This award is funded under the American Recovery and Reinvestment Act of 2009 (Public Law 111-5).
This research project is an analytical and numerical study of the behavior of solutions to classes of partial differential equations that arise in optics, fluid dynamics, population dynamics, molecular dynamics, and thermodynamics. The problem areas under study include analysis of the validity and limitations of current molecular dynamics algorithms; blow up for mass-critical and energy-critical nonlinear Schrodinger equations; investigation of finite-time blow-up in solutions to the three-dimensional incompressible Navier-Stokes equations, with extension to other hydrodynamics equations, including the quasi-geostrophic equations; and the continuum limit and well-posedness of aggregation models arising in population dynamics and swarming.

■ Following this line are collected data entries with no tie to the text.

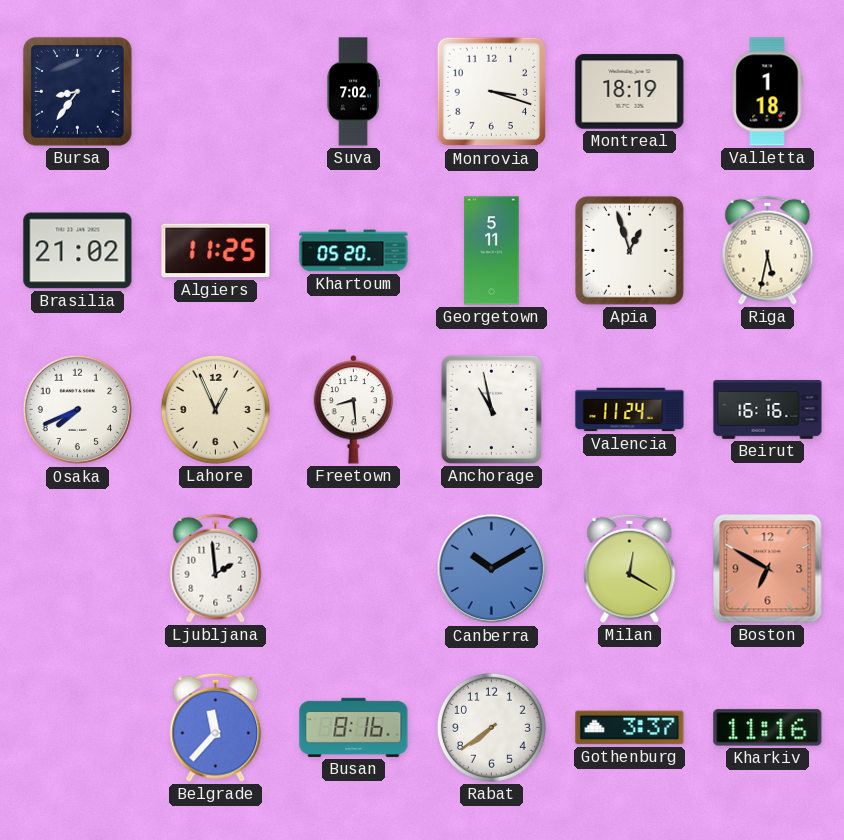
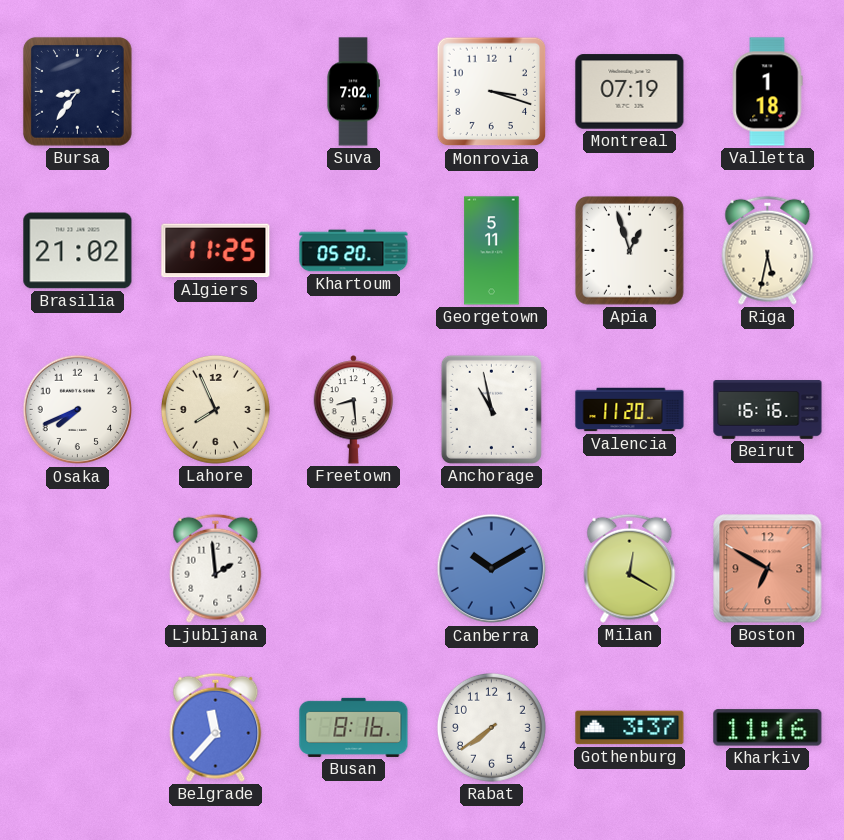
Montreal: 18:19 -> 07:19
Lahore: 12:56 -> 7:56
Valencia: 11:24 -> 11:20
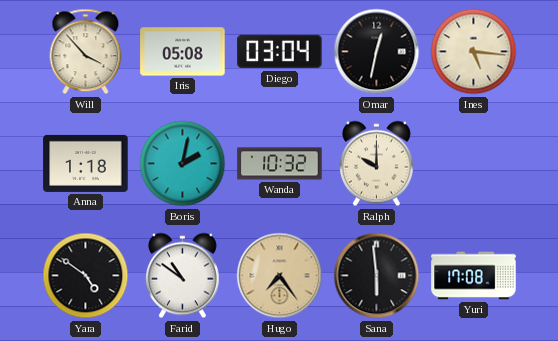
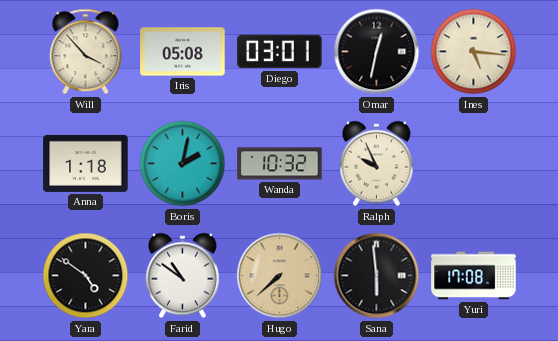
Diego: 03:04 -> 03:01
Ralph: 10:00 -> 9:56
Hugo: 7:24 -> 7:38
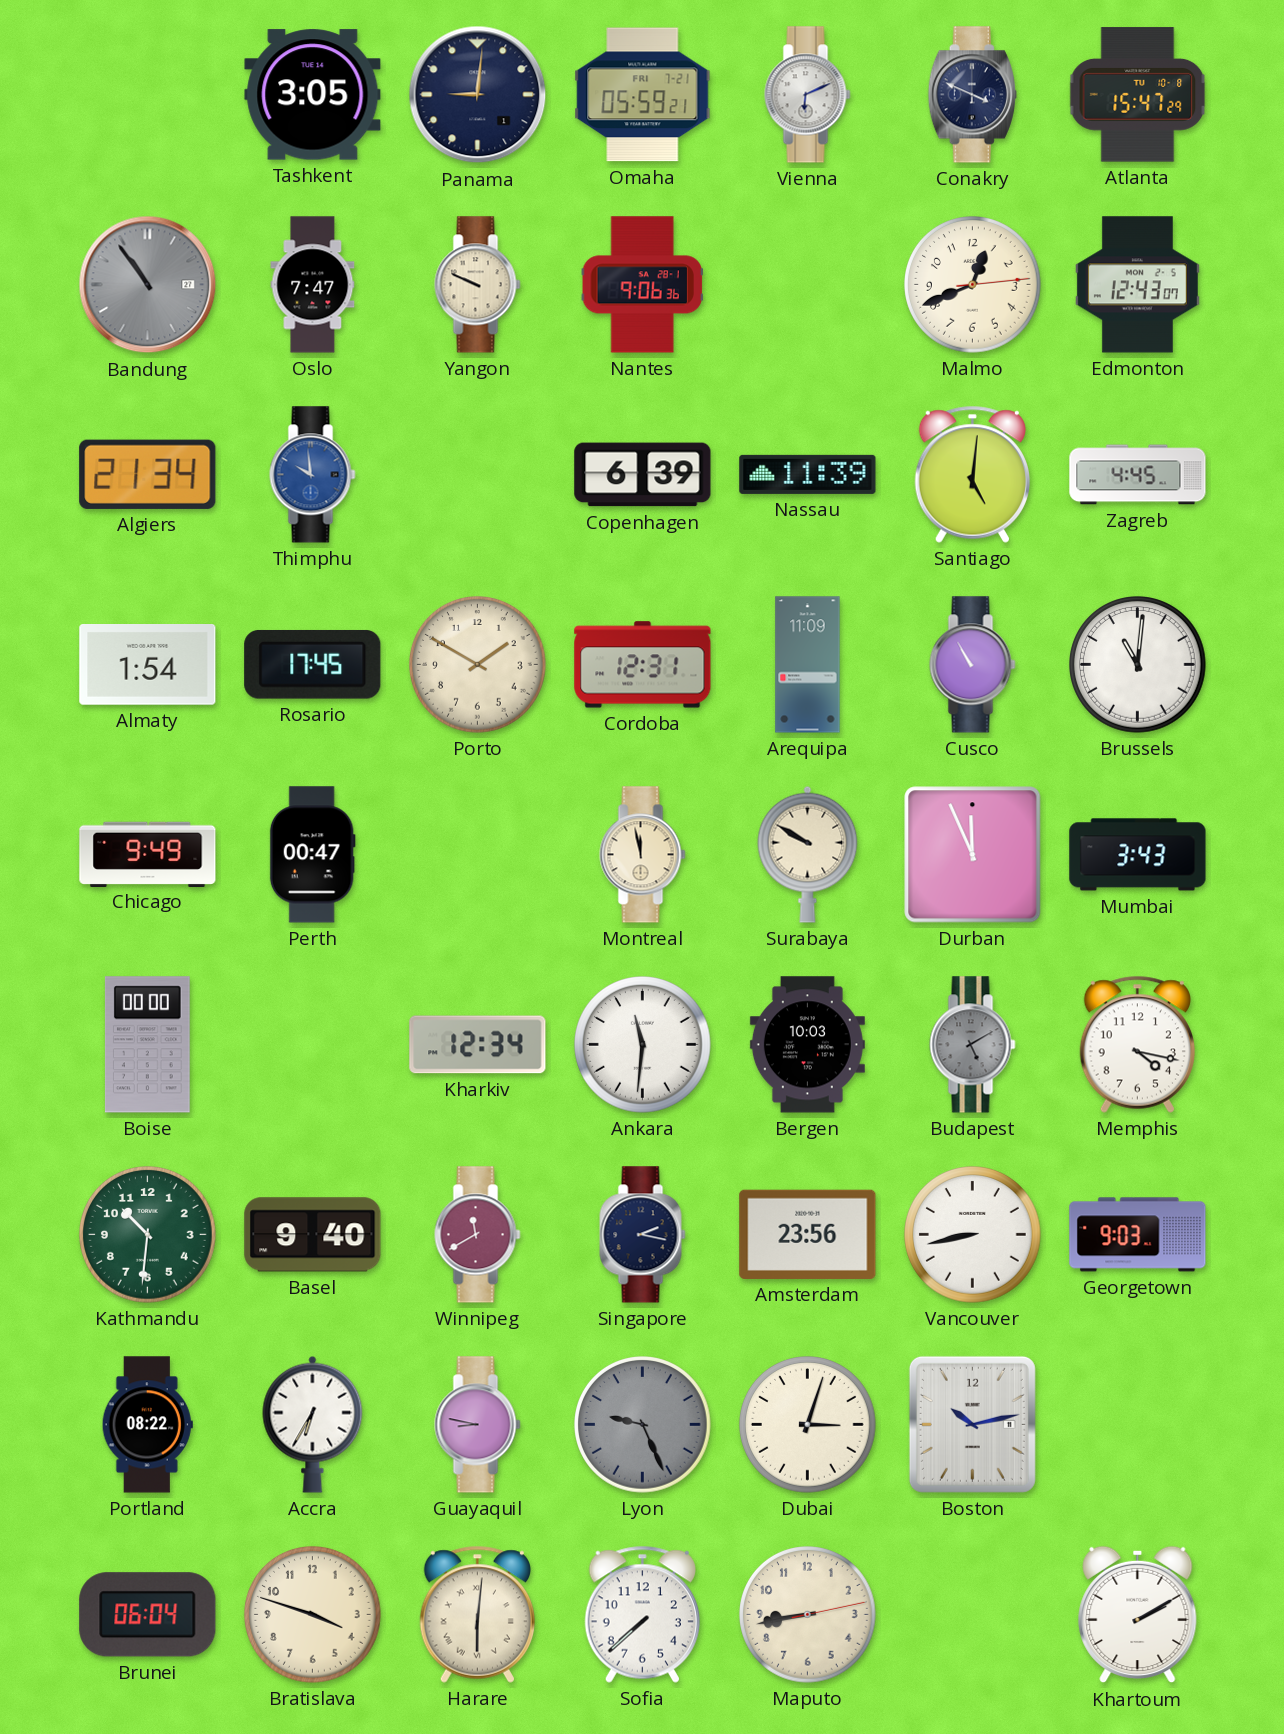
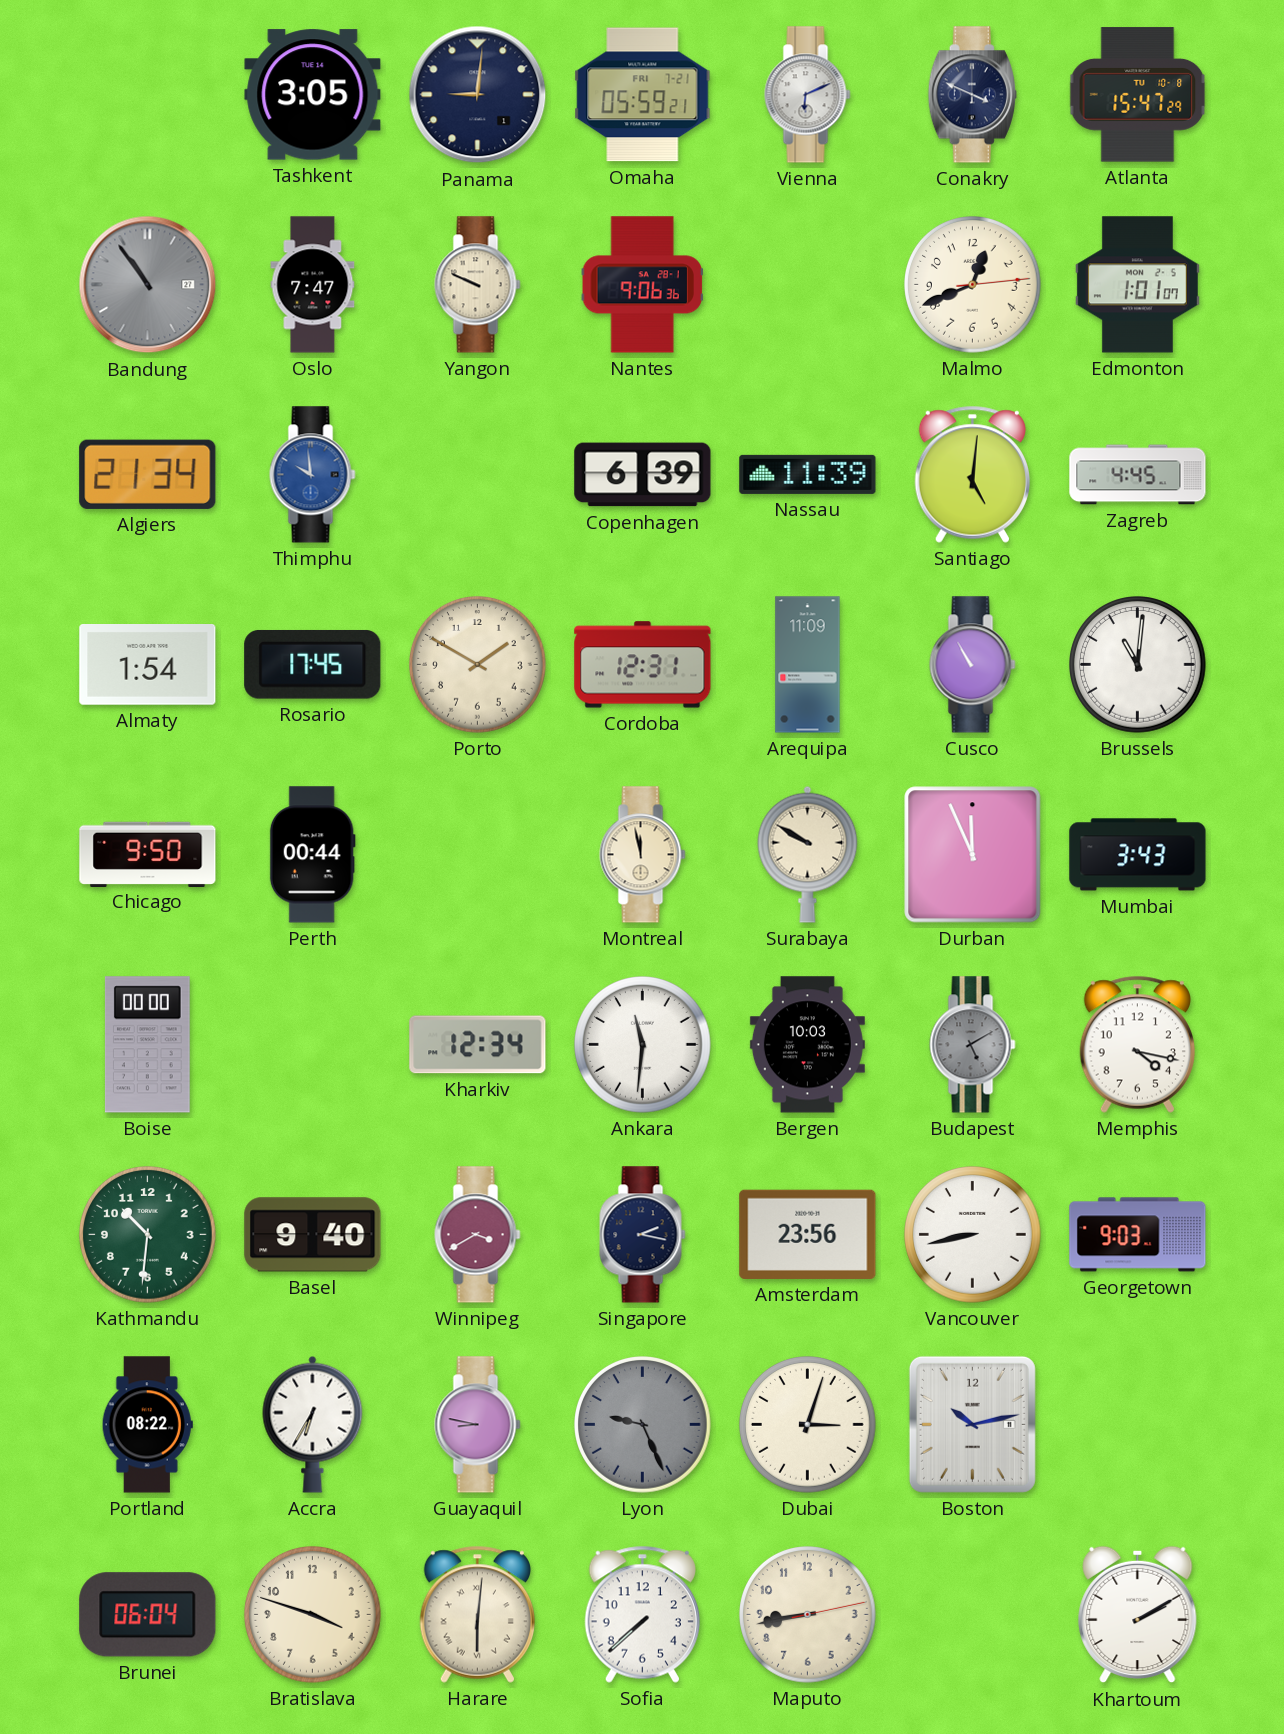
Edmonton: 12:43 -> 1:01
Chicago: 9:49 -> 9:50
Perth: 00:47 -> 00:44
Winnipeg: 11:40 -> 3:40
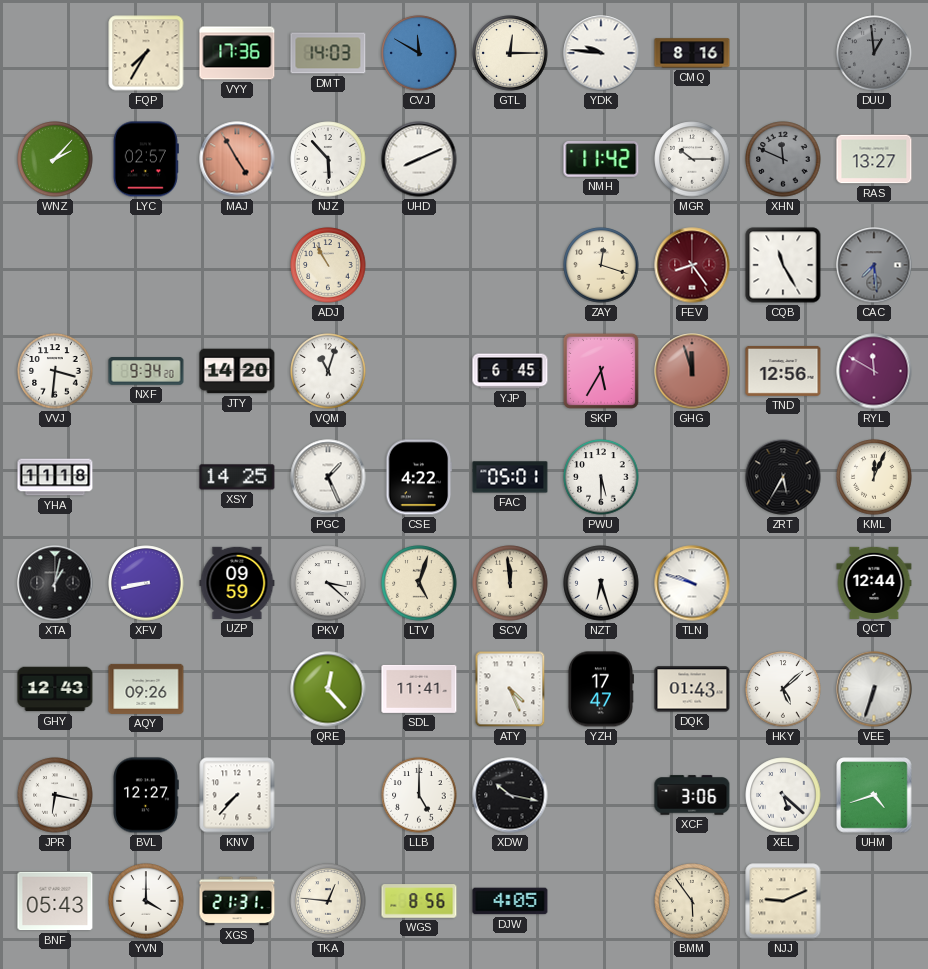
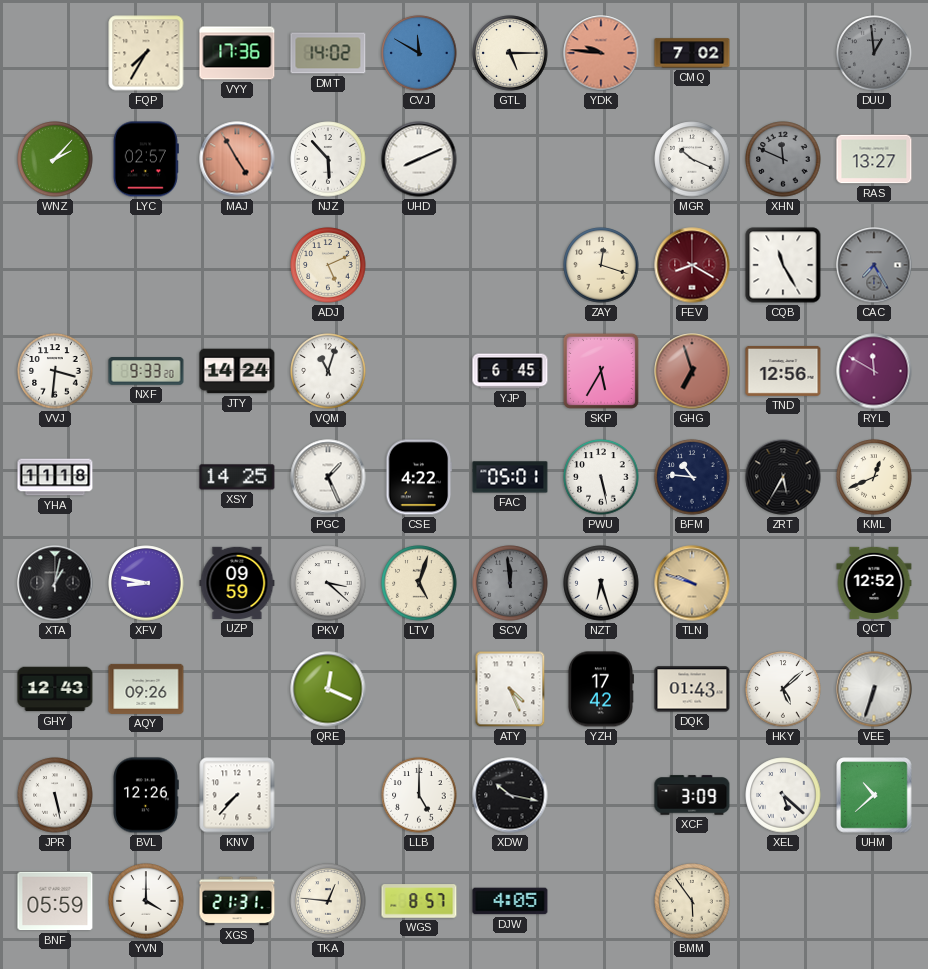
DMT: 14:03 -> 14:02
GTL: 12:15 -> 5:15
YDK dial: white -> salmon
CMQ: 8:16 -> 7:02
NMH: 11:42 -> none
MGR: 10:15 -> 10:19
ADJ: 10:55 -> 5:11
FEV: 8:24 -> 8:20
CAC: 7:29 -> 7:25
NXF: 9:34 -> 9:33
JTY: 14:20 -> 14:24
GHG: 11:57 -> 6:57
PWU: 5:30 -> 5:28
BFM: none -> 10:46
KML: 12:04 -> 12:41
XFV: 8:43 -> 8:47
SCV dial: cream -> grey
TLN dial: white -> champagne
QCT: 12:44 -> 12:52
QRE: 12:23 -> 12:19
SDL: 11:41 -> none
YZH: 17:47 -> 17:42
JPR: 6:17 -> 5:28
BVL: 12:27 -> 12:26
XCF: 3:06 -> 3:09
UHM: 4:42 -> 10:38
BNF: 05:43 -> 05:59
WGS: 8:56 -> 8:57
NJJ: 9:11 -> none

This research has important applications in physics, biology, and engineering. For example, the cubic nonlinear Schrodinger equation is used to describe Bose-Einstein condensates in low temperature physics. The three-dimensional Navier-Stokes equations and the surface quasi-geostrophic equations have applications in weather prediction and modeling the earth's atmospheric circulation. The mathematical analysis of molecular dynamics algorithms will help to explain many observed phenomena in computer simulations of real materials, for which experimental methods are often inaccessible. The analysis of the aggregation equations can give a candid assessment of models that are used in studying the swarming behavior in population dynamics and biology. The main objective of this research is to develop a suitable mathematical framework for these problems.